Der Fall einer 26-jährigen Chemikerin, die durch die Arbeit mit Nanopartikeln arbeitsunfähig geworden ist, zeigt, dass die winzigen Stoffe bis heute nicht ausreichend untersucht sind.
Bild: Shutterstock

Die Industrie der Nanotechnologie scheint weiterhin unaufhaltsam zu boomen.

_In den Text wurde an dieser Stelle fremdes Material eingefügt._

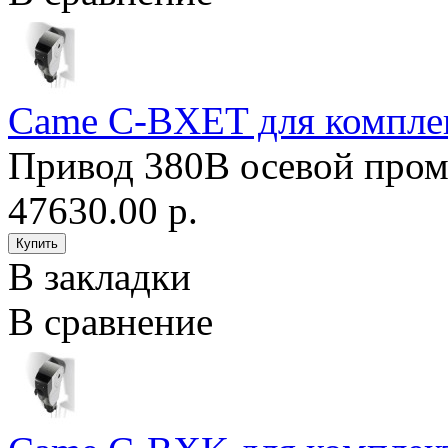
Came C-BXET для компл
Привод 380В осевой промы
47630.00 р.
В закладки
В сравнение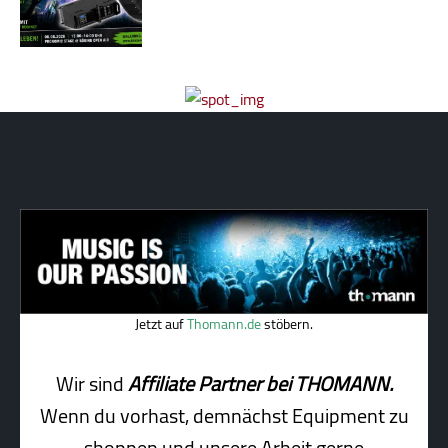
Jetzt auf
Thomann.de
stöbern.
Wir sind
Affiliate Partner bei THOMANN.
Wenn du vorhast, demnächst Equipment zu
shoppen und unsere Arbeit gerne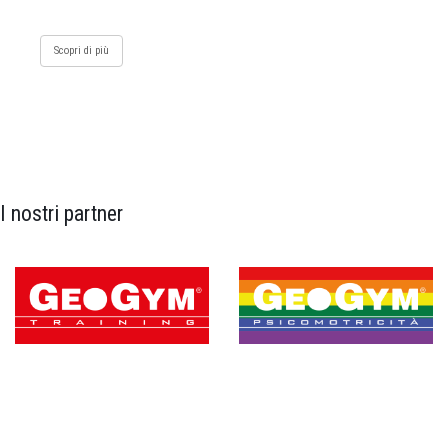
Scopri di più
I nostri partner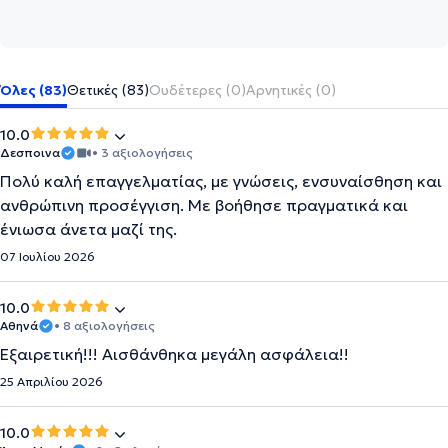
Όλες (83)
Θετικές (83)
Ουδέτερες (0)
Αρνητικές (0)
10.0
Δεσποινα
• 3 αξιολογήσεις
Πολύ καλή επαγγελματίας, με γνώσεις, ενσυναίσθηση και
ανθρώπινη προσέγγιση. Με βοήθησε πραγματικά και
ένιωσα άνετα μαζί της.
07 Ιουλίου 2026
10.0
Αθηνά
• 8 αξιολογήσεις
Εξαιρετική!!! Αισθάνθηκα μεγάλη ασφάλεια!!
25 Απριλίου 2026
10.0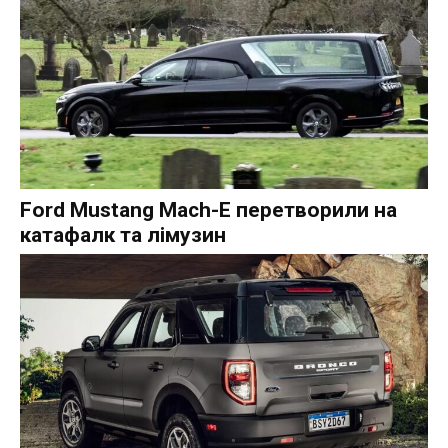
Ford Mustang Mach-E перетворили на
катафалк та лімузин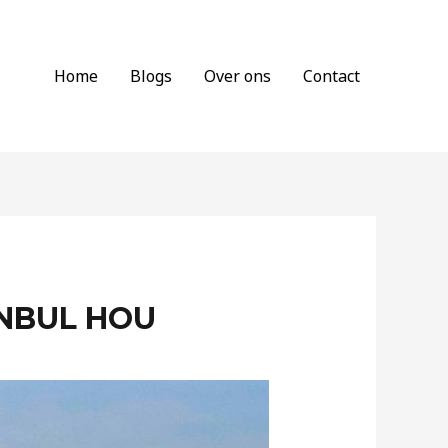
Home
Blogs
Over ons
Contact
ANBUL HOU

Nun ist jedoch der erste umfassend dokumentierte Fall bekannt geworden, bei dem eine Amerikanerin an ihrem Arbeitsplatz in der 15 Milliarden Euro schweren Branche gesundheitliche Schäden erleiden musste.

Der 26-jährigen Chemikerin war nicht bekannt, dass sie mit einem Pulver aus Nickelnanopartikeln arbeitete. Binnen einer Woche in der sie jeweils ein oder zwei Gramm des Pulvers abmessen musste, schwoll ihr Hals an, ihre Nase tropfte und ihr Gesicht errötete. Schließlich begann ihre Haut negativ auf ihre Ohrringe und ihre Gürtelschnalle zu reagieren. Die Symptome hielten weiterhin an—selbst nachdem sie nicht mehr mit dem Material arbeitete und in ein anderes Stockwerk umgezogen war. Außerhalb ihrer Arbeitsumgebung ließen die Symptome schließlich wieder nach.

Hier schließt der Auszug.